Claude Sonnet 4.6 has established itself as a leader in coding tasks, frequently cited for its high-quality output on complex engineering benchmarks. Its ability to maintain coherence over large context windows makes it exceptionally strong for multi-file refactoring and understanding intricate project architectures. This model is often the preferred choice when developer trust and output accuracy are the highest priorities.

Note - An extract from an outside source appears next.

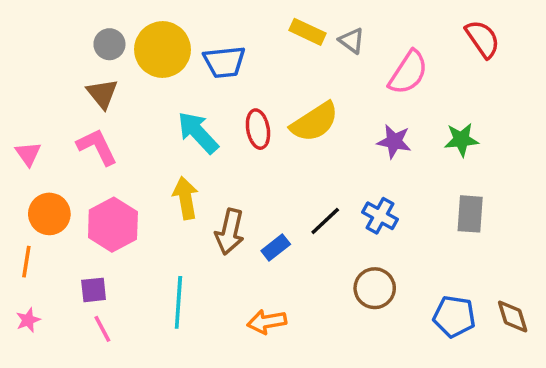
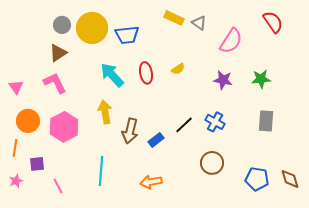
brown triangle: (102, 94) -> (58, 53), turned 36
yellow semicircle: (315, 122) -> (178, 69), size x0.5
purple square: (94, 290) -> (37, 164), moved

Conversely, Mistral Large 3 offers a distinct advantage for teams focused on open-weights and deployment flexibility. Its architecture is optimized for performance efficiency, providing a competitive alternative for teams that prefer self-hosting or require stricter control over data residency and environment settings. While it may require more infrastructure management, it grants unparalleled freedom to fine-tune the model on proprietary codebase patterns, which can be a significant advantage for specialized domains.
Decision Factors:
- Performance vs. Control: Choose Claude for out-of-the-box reasoning excellence and deep integration with complex refactoring tasks.
- Infrastructure Strategy: Opt for Mistral if your organization prioritizes open-source standards, deployment sovereignty, or the ability to fine-tune models on internal project data.
- Use-Case Fit: Both models are capable, but the choice often comes down to whether your team is optimizing for immediate integration with a managed API or building custom, long-term infrastructure.